ESO(ヨーロッパ南天天文台)のVLT(超大型望遠鏡)による観測から、ケンタウルス座b星(HIP 71865)を公転する太陽系外惑星が撮影されました。この星は、惑星を持つ星としてはこれまでに発見された中で最も高温かつ大質量の星系です。これほど大質量で高温の星の周りには惑星は存在しないと考える研究者もいましたが、どうもそうではなかったようです。
ケンタウルス座b星は地球から約325光年の距離にあります。少なくとも太陽の6倍の質量があります。これまで、太陽の3倍以上の星で惑星が発見されたことはありませんでした。
ほとんどの大質量星は非常に高温ですが、ケンタウルス座b星も例外ではありません。主星は、太陽の3倍以上高温な「B型星」というタイプの星で、大量の紫外線やX線を放射しています。

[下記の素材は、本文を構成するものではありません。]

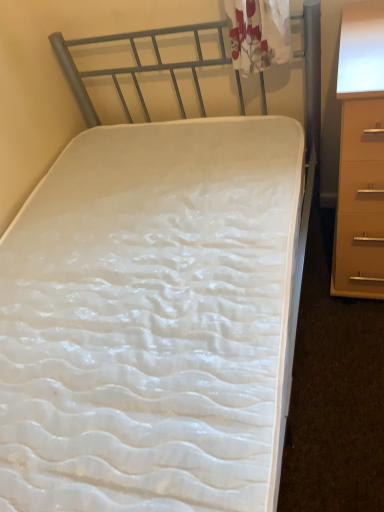 Question: Should I look upward or downward to see beige wood chest of drawers at right?

Choices:
 (A) down
 (B) up

Answer: (B) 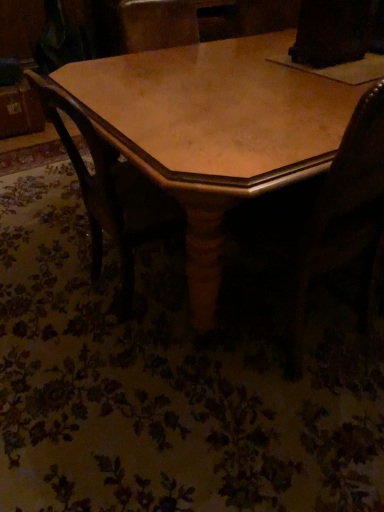 Find the location of `wooden table at center`. wooden table at center is located at coordinates (213, 130).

この種の星の大質量と熱は周囲のガスに強い影響を与え、惑星形成に不利にはたらくと見られています。特に、高温になるほど高エネルギー放射が激しくなるため、周囲の物質がより早く消え去ります。そのため巨大な惑星の形成は難しいと考えられていました。
しかし今回の発見は、そのような厳しい環境にある星系でも惑星が形成されることを示しています。
今回発見された惑星「ケンタウルス座b星b」は、木星の10倍の質量があり、これまで発見された系外惑星の中で最も大質量の惑星の一つです。また太陽〜木星間の距離のおよそ100倍(太陽〜地球間の560倍)も離れたところを公転しており、これまで発見された中で最も遠い軌道を公転している惑星の一つです。中心星からの距離の遠さが、惑星が生き残っている鍵を握っているかもしれないとのことです。